Your very own climate change Victory Garden

Michael Pollan urges us all to grow our own veggies. But farming is work -- ask any peasant

Published April 22, 2008 10:44PM (EDT)

In "Why Bother?" Michael Pollan's newest Sunday New York Times Magazine essay, the Berkeley writer urges us all to start vegetable gardens in our backyards as a way not just to combat climate change, but to break the stranglehold of consumerist society and actually do something real.

It's a good read, especially if you're a Berkeleyan with a backyard who is constantly worrying about how to live and eat properly in a world beset with incalculably huge challenges. I swear, Michael Pollan (author, most recently, of "The Omnivore's Dilemma" and "In Defense of Food: An Eater's Manifesto") simply owns that beat. His point about his "evil" Chinese doppelganger who will eat whatever meat and burn whatever gas that the virtuous Pollan eschews is well-taken. If everyone in Berkeley drove a Prius, but everyone in Shanghai buys an SUV, what good, quantitatively speaking, has been done?

But that's a separate thread, and Pollan does a nice job, in the end, of justifying why we should bother. And yet I'm uncertain about his call for everyone to plant their own climate change Victory Garden.

(For simplicity's sake, I'm going to sidestep the whole what-if-you-don't-have-a-back-yard class warfare morass. In this blog post, everyone is landed gentry, or at the very least, can plant basil in a windowbox.)

I am not, by any stretch of the imagination, opposed to vegetable gardens in principle. On the contrary, I have, in the past, taken great pleasure in my own micro-farming. A well-tended garden is both aesthetically satisfying and productive. I agree with Pollan, a late-summer tomato plucked by your hand from the vine is fantastically delicious. I have been known to take perverse pleasure in weeding -- don't get me started on the awesome summer I spent eradicating my running bamboo with nothing more than a mattock and the sweat from my brow. But for two years now, I have stood back and watched the weeds grow.

There are two reasons.

The first reason is sunlight, or rather, the lack of it due to three large redwoods in my backyard, planted in 1980 by a previous owner of my house, named, no lie, Sequoia Lundy.

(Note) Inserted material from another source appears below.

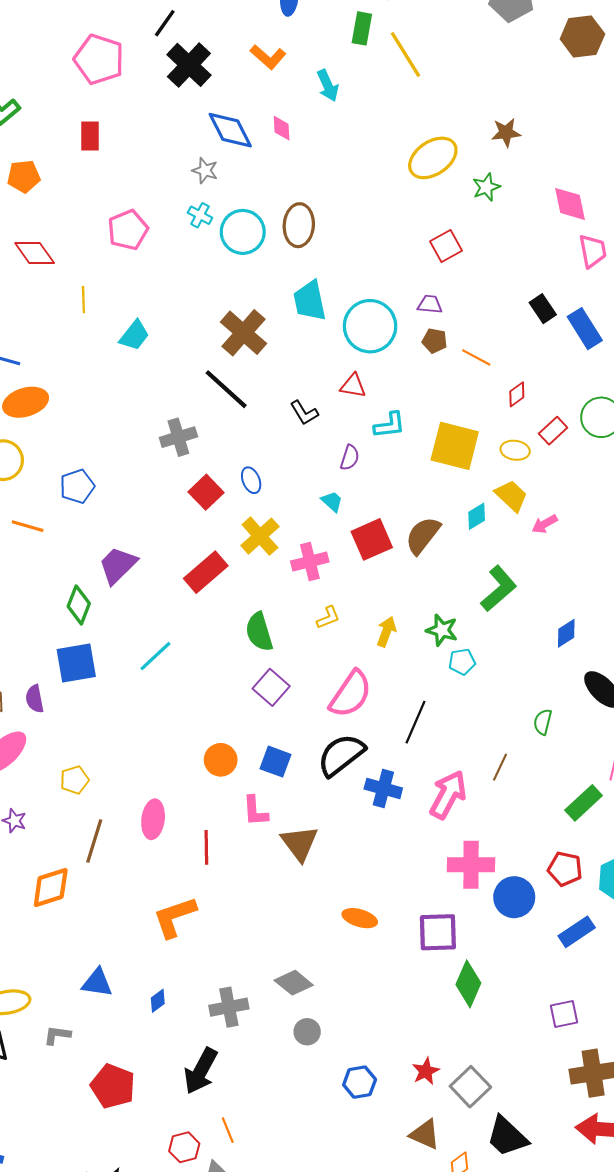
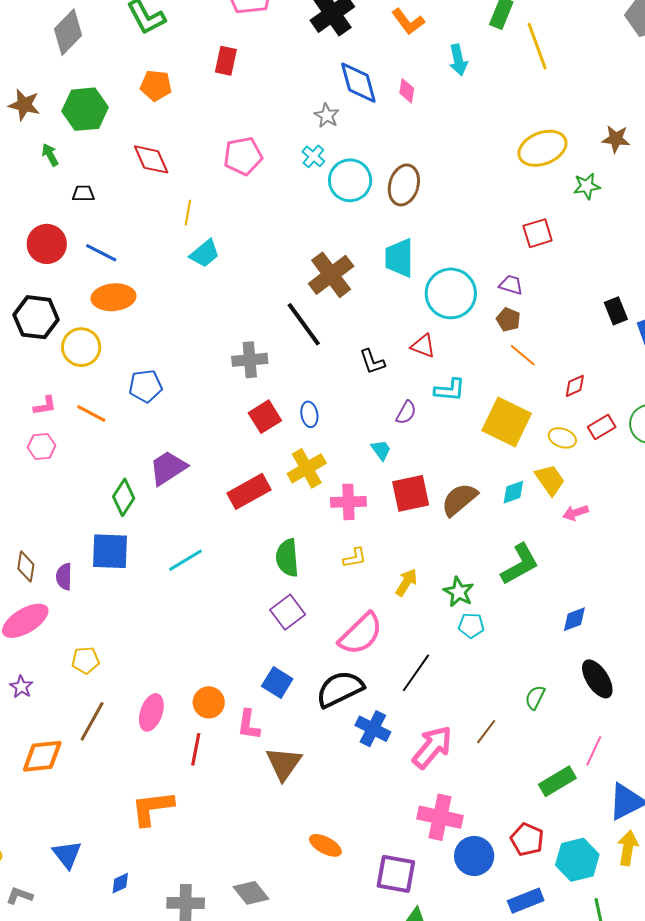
cyan trapezoid: (134, 335) -> (205, 254), moved
orange line: (476, 357) -> (523, 355), moved
orange circle: (221, 760) -> (209, 702), moved
blue triangle: (97, 983) -> (67, 854), turned 32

Redwoods grow fast -- a sapling can grow as much as six feet in a year, and in the ten years I've lived in my house, the three redwoods have gradually created their own private canopy. I've considered having one or two of the mighty trees removed, but the irony of clearcutting my own backyard forest for the purposes of agricultural production does not escape me, and my daughter is dead-set against it. She speaks for the trees.

The second reason is more important: leisure time, or rather the lack of it. Because there are patches of sunlight where I could still plant lettuce and tomatoes and beans, and yes I know, gardening can give you a good workout. Perhaps I even agree with Pollan that such a workout is morally superior to running in place on a treadmill at the gym. But I also like to spend my weekends going for long bike rides, and I have found it difficult to balance the time requirements of serious gardening with biking, not to mention a couple of other nagging time-wasters, like parenting and working.

Sometimes, it is possible to take great pleasure in weeding oxalis. Sometimes, it just feels like more work in a life that is already full to the brim. And make no mistake: growing your own food is work -- ask any peasant. To be able to enjoy it as play, or as an almost spiritual exercise that connects you more deeply to the earth and all living things (some of which you must kill: Die, all aphids and snails!) can be a tough call after a long day or week at the office. It can also be an affectation that is only accessible to those who spend their Sunday mornings working their way through the New York Times, before deciding where to put their snap pea trellis.

Pollan concedes that without the specialization facilitated by the division of labor that makes modern economies so rich and diverse, he would not be paid to sit at a computer thinking about climate change. That, for better or worse, is the story of civilization. I'm happy to have other people grow my food for me, and I'll do my best to pay the price premium that ensures it is sustainably produced. But sometimes I'd just rather go for a bike ride, than weed or hoe or water.